The other way to write this, which is more common, is to use equivalences (if and only ifs). So you could write \begin{align*} \frac{ab}{a^2+b^2}<\frac{1}{2} \iff 2ab<a^2+b^2 \iff 0<(a-b)^2 \end{align*} which is true since $a\neq b$. The $\iff$ is saying that the statement holds if and only if the statement on the right holds.

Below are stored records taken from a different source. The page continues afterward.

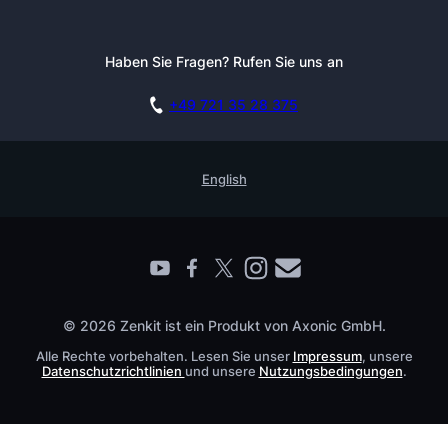
Tutorials
Pressemappe
Alternativen
Newsletter
Haben Sie Fragen? Rufen Sie uns an
Blog
Integrationen
Affiliate
Akademie
Blog
+49 721 35 28 375
DSGVO
Karriere
Dokumentation
Sicherheitsmaßnahmen
Referenzen
Live Demo buchen
English
Wissensdatenbank
Enterprise
Prozessmanagement Glossar
Partner finden
Barrierefreiheit
Live Demo buchen
Kontakt
© 2026 Zenkit ist ein Produkt von Axonic GmbH.
Alle Rechte vorbehalten. Lesen Sie unser
Impressum
, unsere
Datenschutzrichtlinien
und unsere
Nutzungsbedingungen
.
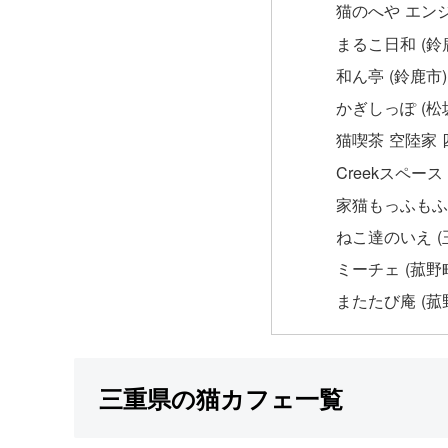
猫のへや エンジ
まるこ日和 (鈴
和ん亭 (鈴鹿市)
かぎしっぽ (松
猫喫茶 空陸家 
Creekスペー
家猫もっふもふ 
ねこ達のいえ (
ミーチェ (菰野
またたび庵 (菰
三重県の猫カフェ一覧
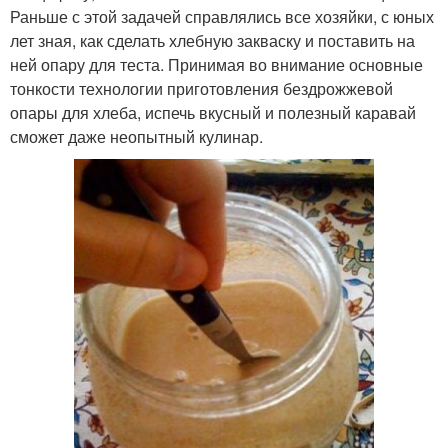
Раньше с этой задачей справлялись все хозяйки, с юных
лет зная, как сделать хлебную закваску и поставить на
ней опару для теста. Принимая во внимание основные
тонкости технологии приготовления бездрожжевой
опары для хлеба, испечь вкусный и полезный каравай
сможет даже неопытный кулинар.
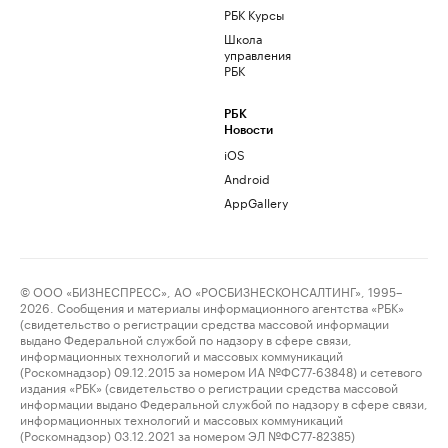
РБК Курсы
Школа
управления
РБК
РБК
Новости
iOS
Android
AppGallery
© ООО «БИЗНЕСПРЕСС», АО «РОСБИЗНЕСКОНСАЛТИНГ», 1995–
2026. Сообщения и материалы информационного агентства «РБК»
(свидетельство о регистрации средства массовой информации
выдано Федеральной службой по надзору в сфере связи,
информационных технологий и массовых коммуникаций
(Роскомнадзор) 09.12.2015 за номером ИА №ФС77-63848) и сетевого
издания «РБК» (свидетельство о регистрации средства массовой
информации выдано Федеральной службой по надзору в сфере связи,
информационных технологий и массовых коммуникаций
(Роскомнадзор) 03.12.2021 за номером ЭЛ №ФС77-82385)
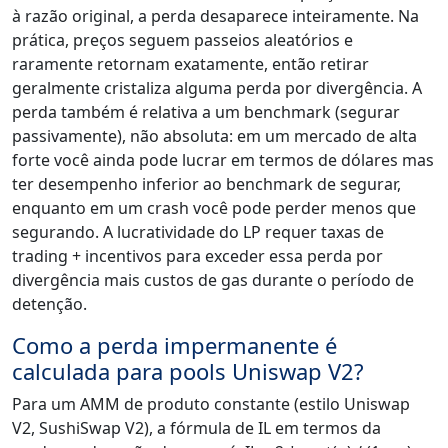
à razão original, a perda desaparece inteiramente. Na
prática, preços seguem passeios aleatórios e
raramente retornam exatamente, então retirar
geralmente cristaliza alguma perda por divergência. A
perda também é relativa a um benchmark (segurar
passivamente), não absoluta: em um mercado de alta
forte você ainda pode lucrar em termos de dólares mas
ter desempenho inferior ao benchmark de segurar,
enquanto em um crash você pode perder menos que
segurando. A lucratividade do LP requer taxas de
trading + incentivos para exceder essa perda por
divergência mais custos de gas durante o período de
detenção.
Como a perda impermanente é
calculada para pools Uniswap V2?
Para um AMM de produto constante (estilo Uniswap
V2, SushiSwap V2), a fórmula de IL em termos da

What you've shown is $$\frac{ab}{a^2 + b^2} < \frac{1}{2} \implies 0 < (a-b)^2$$

But what you are (apparently) required to show is $$0 < (a-b)^2 \implies \frac{ab}{a^2 + b^2} < \frac{1}{2}$$

So the correct proof is basically the reverse of what you've written, namely:

Suppose $a ≠ b$. Then

$$\begin{align} 0 < (a-b)^2 &\implies 2ab < (a^2 + b^2)\\ & \implies\frac{ab}{(a^2)+(b^2)} <\frac{1}{2} \end{align}$$

$\square$

It is fundamentally correct, but not well phrased. Actually, using the basic rule:

Let $A,B,C,D$ be real numbers and suppose $B,D$ are positive, then

$\dfrac AB<\dfrac CD\;$ if and only if $\;AD<BC$.

In your case the hypotheses on the denominators are satisfied. We deduce instantly the chain of equivalences $$\frac{ab}{a^2 + b^2}< \frac{1}{2}\iff2ab <a^2+b^2\iff a^2+b^2-2ab=(a-b)^2> 0$$ which is true, except if $a=b$.